Murilo Delgado Laranjeira esteve oito vezes na Câmara entre março e maio. Kaliana Puppi Kalache, quando foi à Câmara, informou que iria ao Plenário 11, mas nenhuma atividade estava agendada no local.
O deputado federal bolsonarista Nikolas Ferreira (PL-MG) publicou em suas redes sociais que se reuniu com representantes do Twitter para discutir a campanha contra o PL 2.630.
Nikolas falou que o Brasil estava “prestes a expulsar as plataformas de mídia social do país” e que “a liberdade de expressão está sob ataque severo”.
O deputado Lafayette Andrada (Republicanos-MG), presidente da Frente Parlamentar Mista de Economia e Cidadania Digital, disse ao Estadão que todas as plataformas digitais queriam discutir o projeto com ele.
“Eu recebi representantes de todas as plataformas, Google, Shopee, Youtube…. Era uma fila. Todo mundo ficou apavorado”, falou.
O vice-presidente da Frente Parlamentar do Empreendedorismo (FPE), deputado Joaquim Passarinho (PL-PA), orientou as big techs a se “anteciparem” aos acontecimentos na Câmara para não “perderem” a votação.
DISSEMINAÇÃO DE MENTIRAS
De acordo com o Estadão, surgiu das big techs a ideia de que o PL de Combate às Fake News as forçaria a deletar conteúdos das redes sociais para que não fossem responsabilizadas por eventuais crimes.
Essa teoria, no entanto, não tem nenhuma base no texto do Projeto de Lei.
A partir disso, parlamentares bolsonaristas começaram a divulgar a mentira de que o PL 2.630 poderia censurar trechos da Bíblia.

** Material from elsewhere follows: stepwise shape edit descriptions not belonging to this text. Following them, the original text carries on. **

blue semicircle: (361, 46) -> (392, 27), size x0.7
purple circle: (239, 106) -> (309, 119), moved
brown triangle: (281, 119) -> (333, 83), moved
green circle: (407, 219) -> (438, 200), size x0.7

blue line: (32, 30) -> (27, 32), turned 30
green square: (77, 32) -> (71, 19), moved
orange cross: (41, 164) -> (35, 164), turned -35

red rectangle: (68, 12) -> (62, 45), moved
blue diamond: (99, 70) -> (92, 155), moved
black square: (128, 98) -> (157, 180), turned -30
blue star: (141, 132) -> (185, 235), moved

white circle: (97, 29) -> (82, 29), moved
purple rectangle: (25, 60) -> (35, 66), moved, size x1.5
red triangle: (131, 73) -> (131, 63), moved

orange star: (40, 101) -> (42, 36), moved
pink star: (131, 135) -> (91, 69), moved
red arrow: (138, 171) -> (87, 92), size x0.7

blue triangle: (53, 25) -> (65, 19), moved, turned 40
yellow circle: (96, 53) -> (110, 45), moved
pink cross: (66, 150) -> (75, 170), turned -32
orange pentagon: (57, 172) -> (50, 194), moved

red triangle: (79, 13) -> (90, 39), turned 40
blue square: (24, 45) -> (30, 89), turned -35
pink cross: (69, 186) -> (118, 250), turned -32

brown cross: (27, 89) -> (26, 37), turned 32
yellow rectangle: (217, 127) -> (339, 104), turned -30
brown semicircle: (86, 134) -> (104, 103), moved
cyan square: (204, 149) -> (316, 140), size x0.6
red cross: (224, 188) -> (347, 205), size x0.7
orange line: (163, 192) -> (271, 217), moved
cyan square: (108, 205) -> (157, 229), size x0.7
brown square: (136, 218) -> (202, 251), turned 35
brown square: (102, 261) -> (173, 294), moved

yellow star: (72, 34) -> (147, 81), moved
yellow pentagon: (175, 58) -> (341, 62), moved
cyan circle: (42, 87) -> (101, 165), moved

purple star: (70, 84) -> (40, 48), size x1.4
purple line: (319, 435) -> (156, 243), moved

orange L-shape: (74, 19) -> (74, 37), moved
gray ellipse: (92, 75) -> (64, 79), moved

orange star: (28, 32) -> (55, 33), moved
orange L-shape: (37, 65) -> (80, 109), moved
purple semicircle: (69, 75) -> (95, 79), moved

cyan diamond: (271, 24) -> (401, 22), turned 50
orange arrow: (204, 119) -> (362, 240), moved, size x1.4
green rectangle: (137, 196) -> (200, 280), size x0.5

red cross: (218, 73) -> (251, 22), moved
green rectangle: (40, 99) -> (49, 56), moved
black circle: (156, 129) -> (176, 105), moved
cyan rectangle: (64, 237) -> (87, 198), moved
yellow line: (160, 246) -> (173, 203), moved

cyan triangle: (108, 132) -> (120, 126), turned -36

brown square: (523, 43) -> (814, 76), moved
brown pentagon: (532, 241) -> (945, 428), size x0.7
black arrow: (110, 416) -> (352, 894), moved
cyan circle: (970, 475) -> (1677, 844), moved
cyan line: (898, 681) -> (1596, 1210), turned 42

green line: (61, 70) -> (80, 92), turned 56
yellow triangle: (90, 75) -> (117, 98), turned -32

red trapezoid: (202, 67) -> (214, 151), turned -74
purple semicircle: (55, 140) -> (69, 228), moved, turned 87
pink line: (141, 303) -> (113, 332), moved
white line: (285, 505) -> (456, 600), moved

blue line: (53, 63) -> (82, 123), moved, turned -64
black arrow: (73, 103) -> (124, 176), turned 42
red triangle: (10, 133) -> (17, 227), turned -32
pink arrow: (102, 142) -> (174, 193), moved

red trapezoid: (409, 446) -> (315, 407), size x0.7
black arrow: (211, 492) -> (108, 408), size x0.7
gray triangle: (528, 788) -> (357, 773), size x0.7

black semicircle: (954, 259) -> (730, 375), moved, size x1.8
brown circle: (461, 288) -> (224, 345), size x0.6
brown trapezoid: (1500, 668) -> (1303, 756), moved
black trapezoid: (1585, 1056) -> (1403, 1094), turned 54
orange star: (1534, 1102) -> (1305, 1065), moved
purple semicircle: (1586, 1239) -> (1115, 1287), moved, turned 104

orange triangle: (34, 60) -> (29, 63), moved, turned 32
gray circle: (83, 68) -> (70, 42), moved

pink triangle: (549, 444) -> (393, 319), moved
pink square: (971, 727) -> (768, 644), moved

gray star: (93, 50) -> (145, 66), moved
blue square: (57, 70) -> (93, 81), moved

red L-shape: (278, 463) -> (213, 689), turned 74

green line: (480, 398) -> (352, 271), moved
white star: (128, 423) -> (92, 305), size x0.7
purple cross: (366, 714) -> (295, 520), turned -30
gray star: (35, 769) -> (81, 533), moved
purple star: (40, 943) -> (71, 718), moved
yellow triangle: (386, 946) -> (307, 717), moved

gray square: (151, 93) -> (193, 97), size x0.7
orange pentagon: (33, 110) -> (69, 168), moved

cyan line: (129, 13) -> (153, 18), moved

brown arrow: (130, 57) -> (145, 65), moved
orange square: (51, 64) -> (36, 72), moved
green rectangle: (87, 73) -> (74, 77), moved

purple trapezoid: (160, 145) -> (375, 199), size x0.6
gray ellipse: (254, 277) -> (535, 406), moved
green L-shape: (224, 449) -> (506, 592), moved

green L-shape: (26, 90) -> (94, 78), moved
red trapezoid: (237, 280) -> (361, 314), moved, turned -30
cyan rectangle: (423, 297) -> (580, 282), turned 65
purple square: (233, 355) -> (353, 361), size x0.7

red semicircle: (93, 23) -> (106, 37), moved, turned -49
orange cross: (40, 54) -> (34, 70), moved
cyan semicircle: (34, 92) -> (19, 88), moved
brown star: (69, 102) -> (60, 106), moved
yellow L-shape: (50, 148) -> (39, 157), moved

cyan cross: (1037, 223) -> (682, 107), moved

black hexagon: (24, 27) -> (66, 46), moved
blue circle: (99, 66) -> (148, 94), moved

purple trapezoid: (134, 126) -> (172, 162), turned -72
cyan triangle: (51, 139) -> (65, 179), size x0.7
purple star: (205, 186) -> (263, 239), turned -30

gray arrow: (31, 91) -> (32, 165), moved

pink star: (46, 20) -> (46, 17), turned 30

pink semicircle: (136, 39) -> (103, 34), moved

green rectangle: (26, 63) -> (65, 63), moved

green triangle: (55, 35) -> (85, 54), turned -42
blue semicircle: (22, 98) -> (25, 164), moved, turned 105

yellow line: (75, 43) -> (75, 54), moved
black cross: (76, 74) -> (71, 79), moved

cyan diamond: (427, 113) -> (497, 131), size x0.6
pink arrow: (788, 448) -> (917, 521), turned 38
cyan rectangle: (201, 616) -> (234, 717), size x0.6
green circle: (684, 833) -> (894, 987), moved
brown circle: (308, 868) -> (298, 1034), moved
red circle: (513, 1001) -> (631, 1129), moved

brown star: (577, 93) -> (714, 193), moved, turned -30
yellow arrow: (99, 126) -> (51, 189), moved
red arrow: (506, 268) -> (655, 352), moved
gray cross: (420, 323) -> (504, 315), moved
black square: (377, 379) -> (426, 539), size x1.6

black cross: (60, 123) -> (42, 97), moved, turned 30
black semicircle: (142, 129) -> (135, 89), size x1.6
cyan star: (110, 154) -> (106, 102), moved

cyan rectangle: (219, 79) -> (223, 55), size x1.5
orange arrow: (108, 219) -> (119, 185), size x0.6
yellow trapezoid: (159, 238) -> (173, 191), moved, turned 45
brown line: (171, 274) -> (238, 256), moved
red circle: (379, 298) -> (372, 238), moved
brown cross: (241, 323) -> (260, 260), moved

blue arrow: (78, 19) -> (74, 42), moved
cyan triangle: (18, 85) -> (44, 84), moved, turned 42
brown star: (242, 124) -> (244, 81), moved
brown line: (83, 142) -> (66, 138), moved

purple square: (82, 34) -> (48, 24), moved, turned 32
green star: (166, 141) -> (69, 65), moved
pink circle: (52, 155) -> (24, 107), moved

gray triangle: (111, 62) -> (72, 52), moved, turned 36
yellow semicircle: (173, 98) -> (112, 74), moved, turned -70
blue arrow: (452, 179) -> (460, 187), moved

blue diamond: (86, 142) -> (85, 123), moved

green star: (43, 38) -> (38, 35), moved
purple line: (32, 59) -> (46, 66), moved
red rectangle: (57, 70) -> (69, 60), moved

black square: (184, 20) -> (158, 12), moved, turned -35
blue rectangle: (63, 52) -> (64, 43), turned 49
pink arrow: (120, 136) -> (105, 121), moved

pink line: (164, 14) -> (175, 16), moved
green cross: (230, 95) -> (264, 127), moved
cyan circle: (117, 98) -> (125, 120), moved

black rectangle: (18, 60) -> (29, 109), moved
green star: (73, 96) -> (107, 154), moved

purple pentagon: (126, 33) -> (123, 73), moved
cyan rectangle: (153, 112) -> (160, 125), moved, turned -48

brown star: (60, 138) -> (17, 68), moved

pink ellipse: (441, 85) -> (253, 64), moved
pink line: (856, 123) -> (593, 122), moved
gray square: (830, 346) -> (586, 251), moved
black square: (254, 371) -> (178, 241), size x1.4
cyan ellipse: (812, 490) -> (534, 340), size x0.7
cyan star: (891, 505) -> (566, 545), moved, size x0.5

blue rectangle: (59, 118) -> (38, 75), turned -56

O ex-deputado Deltan Dallagnol fez uma publicação dizendo que “alguns versículos serão banidos das redes sociais” pelo PL de Combate às Fake news, porque “terceiriza para as redes sociais o dever de censurar”.
O relator do PL 2.630, Orlando Silva (PCdoB-SP), desmentiu e criticou: “É por esse tipo de indignidade que as redes sociais estão cheias de discurso de ódio e desinformação. Quem lucra com essa campanha mentirosa, que explora a fé alheia para politicagem barata, deputado?”.
Novamente, a campanha das empresas contou com um braço no Congresso Nacional e outro online. Deputados bolsonaristas lideraram as conversas com os demais parlamentares, onde esses pontos mentirosos eram colocados.
Nas redes, lideranças com grandes perfis fizeram diversas publicações contra o PL de Combate às Fake News, como o pastor Silas Malafaia, da Assembleia de Deus. Malafaia disse que o Projeto era uma “censura moderna” e seria um “cheque em branco” para o governo Lula atuar.
Um monitoramento feito pela Casa Galileia identificou que deputados bolsonaristas, como Marcel van Hatten (Novo-RS), Nikolas Ferreira (PL-MG), Bia Kicis (PL-DF), Marco Feliciano (PL-SP), entre outros, estão entre os que lideraram o debate sobre o PL de Combate às Fake News nas redes sociais.
Segundo Flávio Conrado, que foi um dos autores da pesquisa, esse engajamento é fruto de um “lobby fortíssimo”.
“Teve um casamento de lobby fortíssimo. O campo evangélico percebeu que poderia aproveitar essa onda para se colocar no jogo, colocar as condições que gostaria de ter no jogo político na Câmara e as big techs entenderam que a linguagem religiosa poderia ser mobilizada nesse guarda-chuva da censura”, avaliou.